La tension monte entre le ministère marocain de la Justice et l’Association des barreaux du Maroc. Réunie en session d’urgence à Rabat le 15 mai 2026, l’Association a accusé le ministre de la Justice, Abdellatif Ouahbi, de revenir sur les compromis précédemment convenus autour du projet de réforme de la profession d’avocat, tout en dénonçant une atteinte à l’indépendance du barreau et de ses institutions.
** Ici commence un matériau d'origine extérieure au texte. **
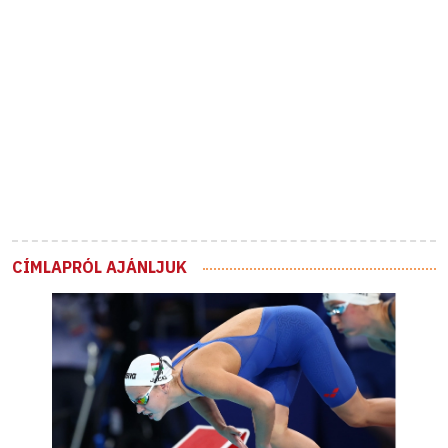
CÍMLAPRÓL AJÁNLJUK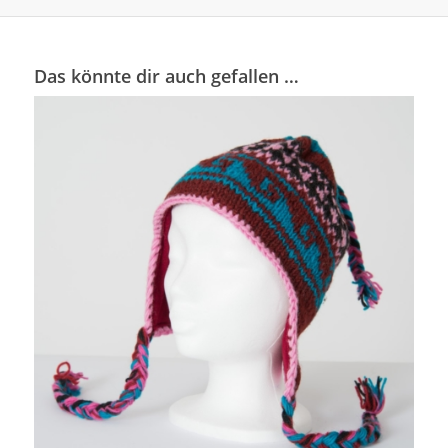
Das könnte dir auch gefallen …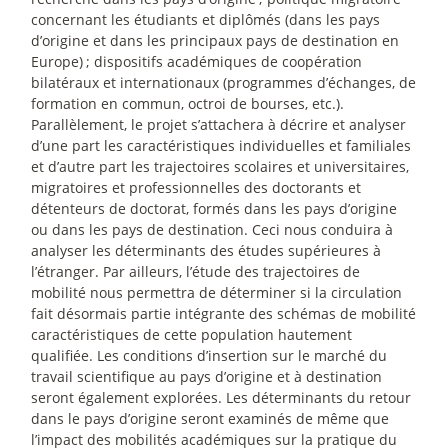
concernant les étudiants et diplômés (dans les pays
d’origine et dans les principaux pays de destination en
Europe)
; dispositifs académiques de coopération
bilatéraux et internationaux (programmes d’échanges, de
formation en commun, octroi de bourses, etc.).
Parallèlement, le projet s’attachera à décrire et analyser
d’une part les caractéristiques individuelles et familiales
et d’autre part les trajectoires scolaires et universitaires,
migratoires et professionnelles des doctorants et
détenteurs de doctorat, formés dans les pays d’origine
ou dans les pays de destination. Ceci nous conduira à
analyser les déterminants des études supérieures à
l’étranger. Par ailleurs, l’étude des trajectoires de
mobilité nous permettra de déterminer si la circulation
fait désormais partie intégrante des schémas de mobilité
caractéristiques de cette population hautement
qualifiée. Les conditions d’insertion sur le marché du
travail scientifique au pays d’origine et à destination
seront également explorées. Les déterminants du retour
dans le pays d’origine seront examinés de même que
l’impact des mobilités académiques sur la pratique du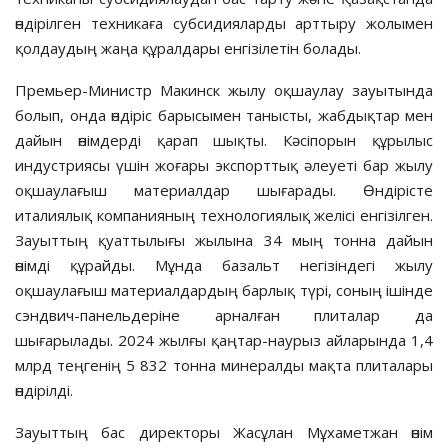
өндірілген техникаға субсидияларды арттыру жолымен
қолдаудың жаңа құралдары енгізілетін болады.
Премьер-Министр Макинск жылу оқшаулау зауытында
болып, онда өндіріс барысымен танысты, жабдықтар мен
дайын өнімдерді қарап шықты. Кәсіпорын құрылыс
индустриясы үшін жоғары экспорттық әлеуеті бар жылу
оқшаулағыш материалдар шығарады. Өндірісте
италиялық компанияның технологиялық желісі енгізілген.
Зауыттың қуаттылығы жылына 34 мың тонна дайын
өнімді құрайды. Мұнда базальт негізіндегі жылу
оқшаулағыш материалдардың барлық түрі, соның ішінде
сэндвич-панельдеріне арналған плиталар да
шығарылады. 2024 жылғы қаңтар-наурыз айларында 1,4
млрд теңгенің 5 832 тонна минералды мақта плиталары
өндірілді.
Зауыттың бас директоры Жасұлан Мұхаметжан өнім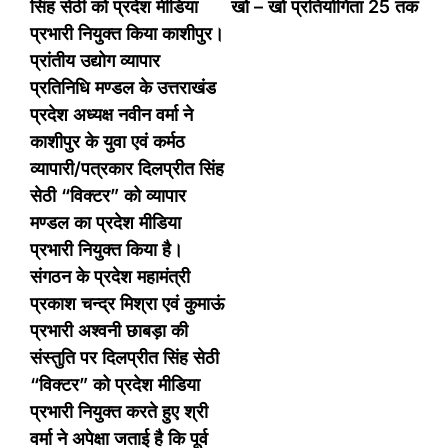
सिंह सेठी को प्रदेश मीडिया
खो – खो प्रतियोगिता 25 तक
प्रभारी नियुक्त किया काशीपुर।
प्रांतीय उद्योग व्यापार
प्रतिनिधि मण्डल के उत्तराखंड
प्रदेश अध्यक्ष नवीन वर्मा ने
काशीपुर के युवा एवं कर्मठ
व्यापारी/पत्रकार दिलप्रीत सिंह
सेठी “विक्टर” को व्यापार
मण्डल का प्रदेश मीडिया
प्रभारी नियुक्त किया है।
संगठन के प्रदेश महामंत्री
प्रकाश चन्द्र मिश्रा एवं कुमाऊं
प्रभारी अश्वनी छाबड़ा की
संस्तुति पर दिलप्रीत सिंह सेठी
“विक्टर” को प्रदेश मीडिया
प्रभारी नियुक्त करते हुए श्री
वर्मा ने अपेक्षा जताई है कि पूर्व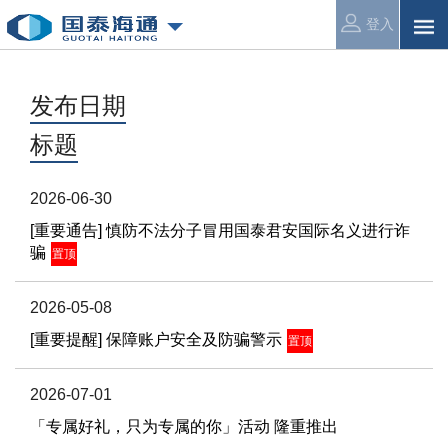
登入
发布日期
标题
2026-06-30
[重要通告] 慎防不法分子冒用国泰君安国际名义进行诈
骗
置顶
2026-05-08
[重要提醒] 保障账户安全及防骗警示
置顶
2026-07-01
「专属好礼，只为专属的你」活动 隆重推出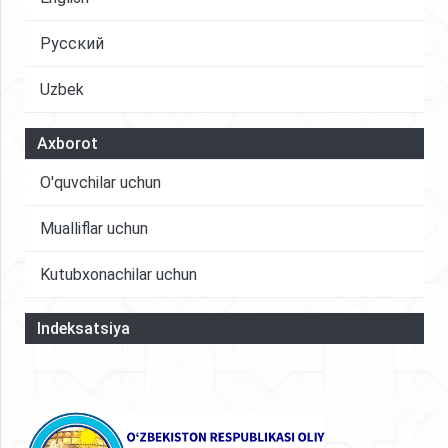
Русский
Uzbek
Axborot
O'quvchilar uchun
Mualliflar uchun
Kutubxonachilar uchun
Indeksatsiya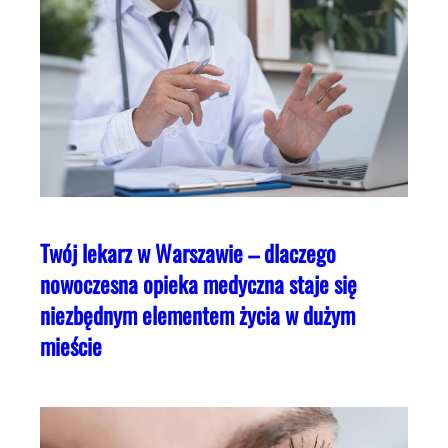
Twój lekarz w Warszawie – dlaczego
nowoczesna opieka medyczna staje się
niezbędnym elementem życia w dużym
mieście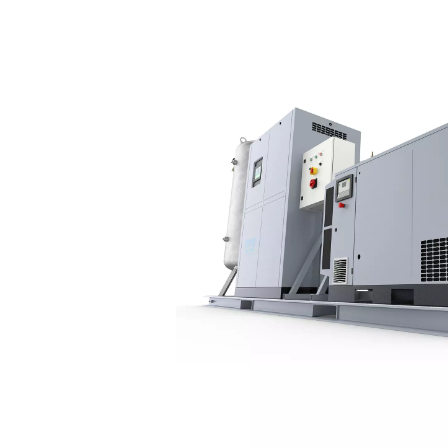
Energiekosten im Vergleich
% gesenkt.
Der PPNG 1-12 Skid HE 
hervorragender Effizie
unterschiedlichen Drücken.
aufnehmen und reinen Sti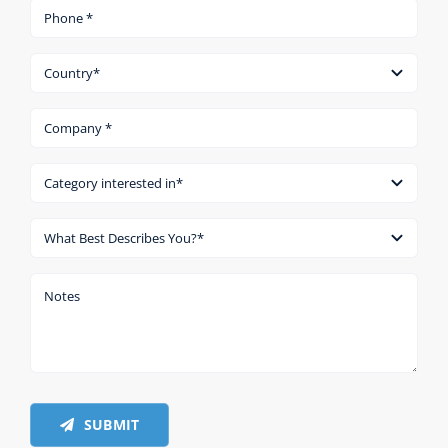
SUBMIT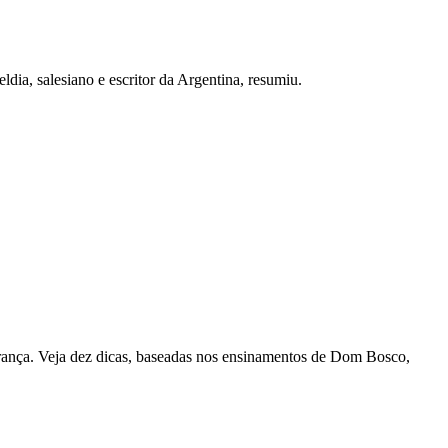
ia, salesiano e escritor da Argentina, resumiu.
perança. Veja dez dicas, baseadas nos ensinamentos de Dom Bosco,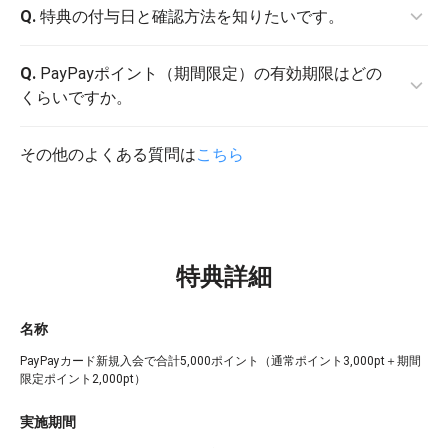
A.
Q.
申し込み完了前にYahoo! JAPAN IDとPayPayの連携が
特典の付与日と確認方法を知りたいです。
必要です。
連携方法
をご確認ください。
A.
Q.
特典は、審査完了後に付与されます。
PayPayポイント（期間限定）の有効期限はどの
特典の付与状況は、PayPayアプリのホームにある「取引
くらいですか。
履歴」をタップしてご確認ください。各特典は以下の名
称で付与します。
A.
その他のよくある質問は
本特典の有効期限は、付与翌日から最短30日以降の月
こちら
・通常ポイント：PayPayカード新規入会特典
末です。
・期間限定ポイント：PayPayカード新規入会特典（期間
詳細は
PayPayポイント（期間限定）ガイド（外部サイ
限定）
ト）
をご確認ください。
※ 特典付与の通知や反映に時間差が生じる場合がありま
特典詳細
す。
名称
PayPayカード新規入会で合計5,000ポイント（通常ポイント3,000pt＋期間
限定ポイント2,000pt）
実施期間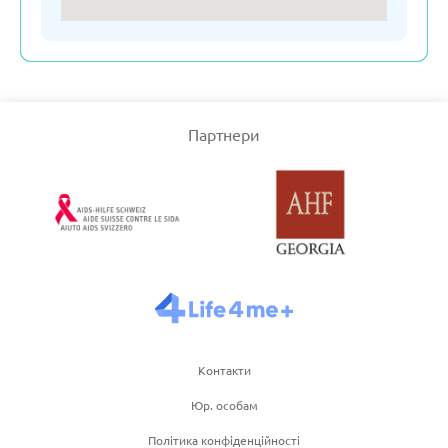
Сполучене Королівство
Узбекістан
Партнери
Франція
Чеська республіка
Чорногорія
Швейцарія
Контакти
Юр. особам
Швеція
Політика конфіденційності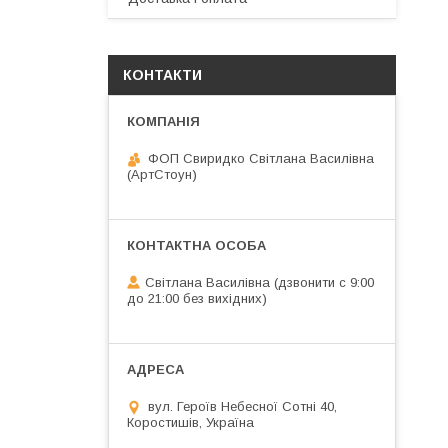
КОНТАКТИ
ФОП Свиридко Світлана Василівна
(АртСтоун)
Світлана Василівна (дзвонити с 9:00
до 21:00 без вихідних)
вул. Героїв Небесної Сотні 40,
Коростишів, Україна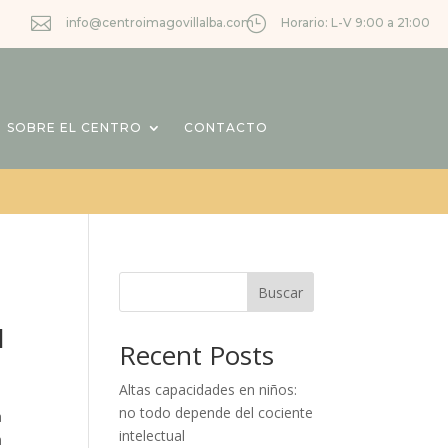

}
info@centroimagovillalba.com
Horario: L-V 9:00 a 21:00
SOBRE EL CENTRO
CONTACTO
Buscar
l
Recent Posts
Altas capacidades en niños:
no todo depende del cociente
a
intelectual
n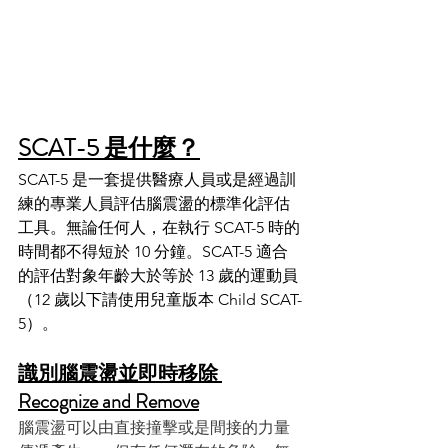
SCAT-5 是什麼？
SCAT-5 是一套提供醫療人員或是經過訓
練的專業人員評估腦震盪的標準化評估
工具。無論任何人，在執行 SCAT-5 時的
時間都不得短於 10 分鐘。SCAT-5 適合
的評估對象年齡大於等於 13 歲的運動員
（12 歲以下請使用兒童版本 Child SCAT-
5）。
識別腦震盪並即時移除 
Recognize and Remove
腦震盪可以由直接撞擊或是間接的力量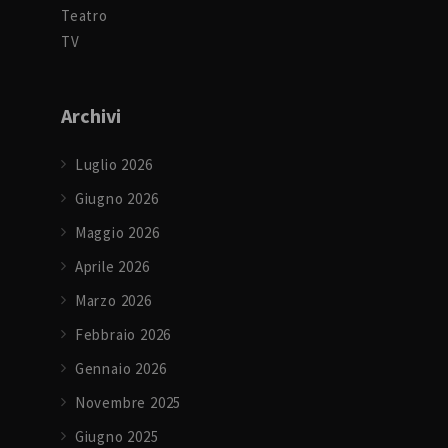
Teatro
TV
Archivi
Luglio 2026
Giugno 2026
Maggio 2026
Aprile 2026
Marzo 2026
Febbraio 2026
Gennaio 2026
Novembre 2025
Giugno 2025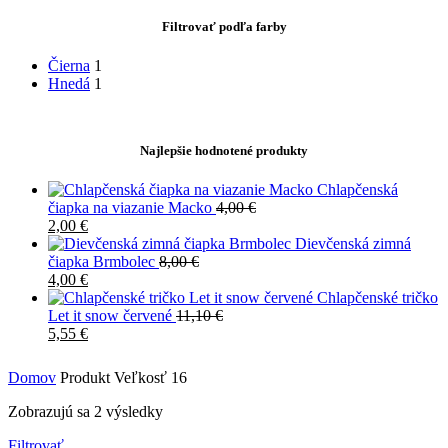
Filtrovať podľa farby
Čierna
1
Hnedá
1
Najlepšie hodnotené produkty
Chlapčenská
čiapka na viazanie Macko
4,00
€
2,00
€
Dievčenská zimná
čiapka Brmbolec
8,00
€
4,00
€
Chlapčenské tričko
Let it snow červené
11,10
€
5,55
€
Domov
Produkt Veľkosť
16
Zobrazujú sa 2 výsledky
Filtrovať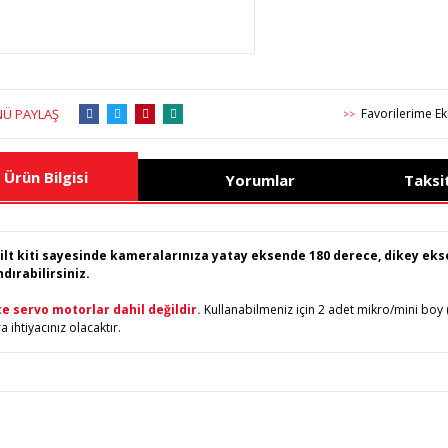
Ü PAYLAŞ
>>
Ürün Bilgisi
Yorumlar
Taksi
ilt kiti sayesinde kameralarınıza yatay eksende 180 derece, dikey eks
dırabilirsiniz.
te servo motorlar dahil değildir.
Kullanabilmeniz için 2 adet mikro/mini boy
 ihtiyacınız olacaktır.
ürünün fiyat bilgisi, resim, ürün açıklamalarında ve diğer konularda yete
afımıza iletebilirsiniz.
Bu ürüne ilk yorumu siz yapı
üş ve önerileriniz için teşekkür ederiz.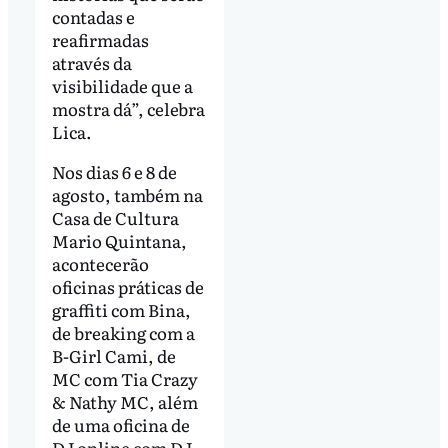
contadas e
reafirmadas
através da
visibilidade que a
mostra dá”, celebra
Lica.
Nos dias 6 e 8 de
agosto, também na
Casa de Cultura
Mario Quintana,
acontecerão
oficinas práticas de
graffiti com Bina,
de breaking com a
B-Girl Cami, de
MC com Tia Crazy
& Nathy MC, além
de uma oficina de
DJ online com DJ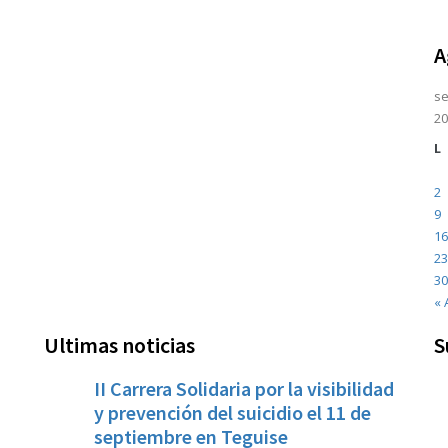
A
se
20
L
2
9
16
23
30
« 
Ultimas noticias
S
II Carrera Solidaria por la visibilidad
y prevención del suicidio el 11 de
septiembre en Teguise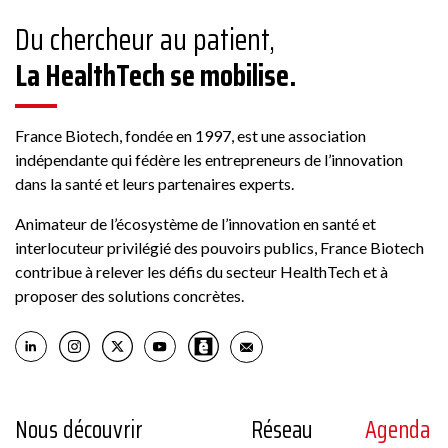
Du chercheur au patient,
La HealthTech se mobilise.
France Biotech, fondée en 1997, est une association
indépendante qui fédère les entrepreneurs de l’innovation
dans la santé et leurs partenaires experts.
Animateur de l’écosystème de l’innovation en santé et
interlocuteur privilégié des pouvoirs publics, France Biotech
contribue à relever les défis du secteur HealthTech et à
proposer des solutions concrètes.
Nous découvrir
Réseau
Agenda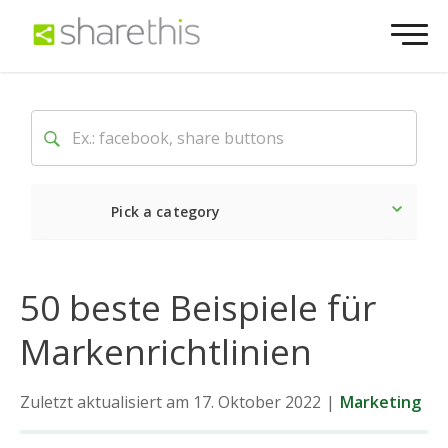
Pick a category
Neueste
Sozial
Marke
50 beste Beispiele für
Markenrichtlinien
Zuletzt aktualisiert am 17. Oktober 2022
|
Marketing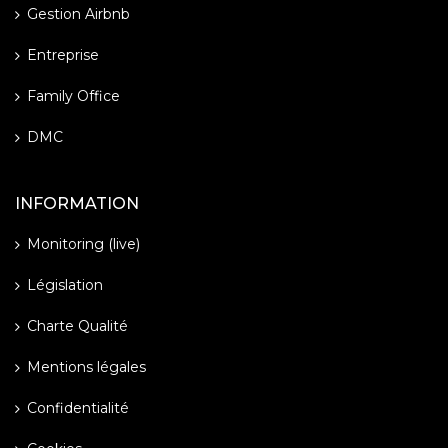
Gestion Airbnb
Entreprise
Family Office
DMC
INFORMATION
Monitoring (live)
Législation
Charte Qualité
Mentions légales
Confidentialité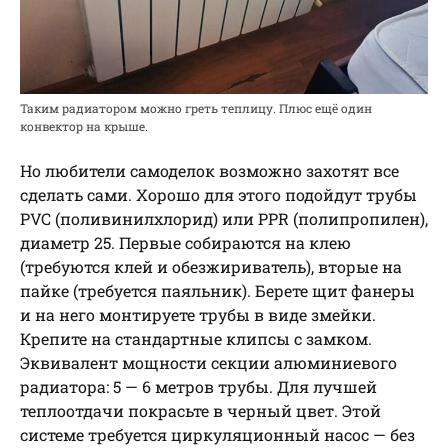
Таким радиатором можно греть теплицу. Плюс ещё один
конвектор на крыше.
Но любители самоделок возможно захотят все
сделать сами. Хорошо для этого подойдут трубы
PVC (поливинилхлорид) или PPR (полипропилен),
диаметр 25. Первые собираются на клею
(требуются клей и обезжириватель), вторые на
пайке (требуется паяльник). Берете щит фанеры
и на него монтируете трубы в виде змейки.
Крепите на стандартные клипсы с замком.
Эквивалент мощности секции алюминиевого
радиатора: 5 — 6 метров трубы. Для лучшей
теплоотдачи покрасьте в черный цвет. Этой
системе требуется циркуляционный насос — без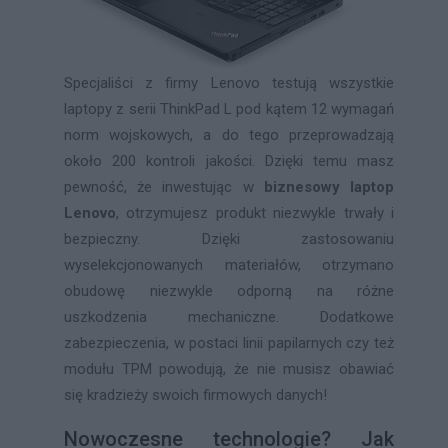
Specjaliści z firmy Lenovo testują wszystkie
laptopy z serii ThinkPad L pod kątem 12 wymagań
norm wojskowych, a do tego przeprowadzają
około 200 kontroli jakości. Dzięki temu masz
pewność, że inwestując w
biznesowy laptop
Lenovo
, otrzymujesz produkt niezwykle trwały i
bezpieczny. Dzięki zastosowaniu
wyselekcjonowanych materiałów, otrzymano
obudowę niezwykle odporną na różne
uszkodzenia mechaniczne. Dodatkowe
zabezpieczenia, w postaci linii papilarnych czy też
modułu TPM powodują, że nie musisz obawiać
się kradzieży swoich firmowych danych!
Nowoczesne technologie? Jak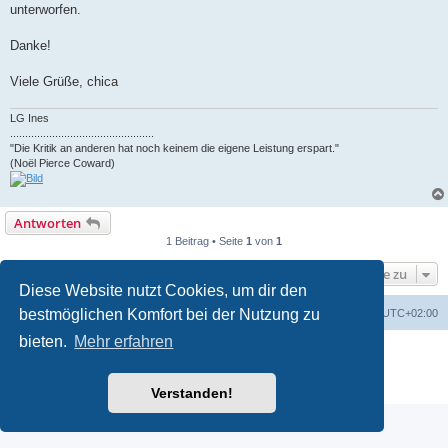
unterworfen.
Danke!
Viele Grüße, chica
LG Ines
................................................
"Die Kritik an anderen hat noch keinem die eigene Leistung erspart."
(Noël Pierce Coward)
Antworten
1 Beitrag • Seite
1
von
1
Gehe zu
Diese Website nutzt Cookies, um dir den
bestmöglichen Komfort bei der Nutzung zu
Foren-Übersicht
Alle Zeiten sind
UTC+02:00
bieten.
Mehr erfahren
Powered by
phpBB
® Forum Software © phpBB Limited
Deutsche Übersetzung durch
phpBB.de
Datenschutz
|
Nutzungsbedingungen
Verstanden!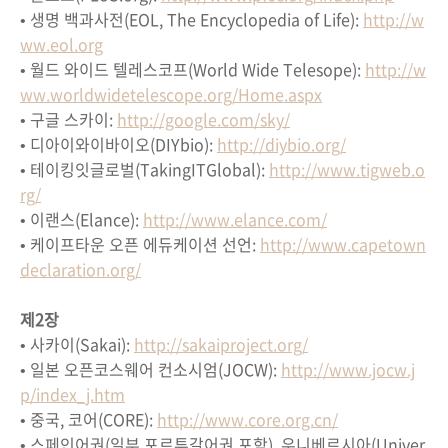
• 생명 백과사전(EOL, The Encyclopedia of Life):
http://w
ww.eol.org
• 월드 와이드 텔레스코프(World Wide Telesope):
http://w
ww.worldwidetelescope.org/Home.aspx
• 구글 스카이:
http://google.com/sky/
• 디아이와이바이오(DIYbio):
http://diybio.org/
• 테이킹잇글로벌(TakingITGlobal):
http://www.tigweb.o
rg/
• 이랜스(Elance):
http://www.elance.com/
• 케이프타운 오픈 에듀케이션 선언:
http://www.capetown
declaration.org/
제2장
• 사카이(Sakai):
http://sakaiproject.org/
• 일본 오픈코스웨어 컨소시엄(JOCW):
http://www.jocw.j
p/index_j.htm
• 중국, 코어(CORE):
http://www.core.org.cn/
• 스페인어권(일부 포르투갈어권 포함), 우니베르시아(Univer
Dans un communiqué particulièrement virulent, l’Association affirme que les bâtonniers des dix-sept barreaux du Royaume envisagent de convoquer des assemblées générales extraordinaires afin de présenter collectivement leur démission, en signe de protestation contre ce qu’ils qualifient d’« atteinte continue aux constantes et aux institutions symboliques de la profession ».
Les avocats menacent également de ne plus superviser les prochaines élections professionnelles, annonçant l’ouverture d’une « bataille existentielle » pour défendre l’indépendance du métier.
Une rupture avec les engagements pris par le gouvernement ?
L’Association des barreaux affirme que le chef du gouvernement, Aziz Akhannouch, avait auparavant manifesté une attitude « positive » et un engagement favorable aux propositions formulées par les représentants de la profession lors des discussions sur la réforme.
Selon le communiqué, plusieurs groupes parlementaires, aussi bien de la majorité que de l’opposition, avaient également soutenu des amendements destinés à renforcer les garanties d’indépendance de la profession.
Mais les avocats accusent désormais le ministre de la Justice d’avoir introduit des amendements oraux « contraires aux usages institutionnels », contenant, selon eux, des dispositions portant atteinte :
-à l’autonomie de la profession,
-aux mécanismes disciplinaires internes,
-à l’organisation autonome des barreaux,
-ainsi qu’à certaines garanties constitutionnelles.
Le bâtonnier au cœur de la controverse
L’un des principaux points de crispation concerne la place du bâtonnier dans l’organisation de la profession.
L’Association accuse Abdellatif Ouahbi de chercher à marginaliser cette institution historique de la justice marocaine et de transformer les bâtonniers en « adversaires » plutôt qu’en partenaires dans la défense des droits et des libertés.
Le communiqué évoque même un climat de « défi » et un langage jugé « inacceptable » lors des discussions autour du projet de loi, allant jusqu’à dénoncer des motivations relevant, selon les auteurs du texte, de « règlements de comptes personnels ».
Une nouvelle crise autour de la réforme judiciaire
Cette confrontation intervient dans un contexte plus large de débats sur la réforme du système judiciaire marocain et sur l’équilibre entre modernisation institutionnelle et préservation de l’indépendance des professions judiciaires.
Le ministère de la Justice défend de son côté une réforme destinée à adapter le cadre légal de la profession aux évolutions contemporaines du système judiciaire et aux exigences de gouvernance.
Mais du côté des avocats, le ton employé ces derniers jours montre que la crise dépasse désormais le simple désaccord technique pour devenir un conflit politique et institutionnel majeur entre le barreau et le ministère.
L’Association des barreaux insiste enfin sur le fait que toute tentative de division entre générations d’avocats ou entre composantes de la profession « est vouée à l’échec », rappelant que la force du barreau marocain a toujours reposé sur son unité et ses traditions professionnelles.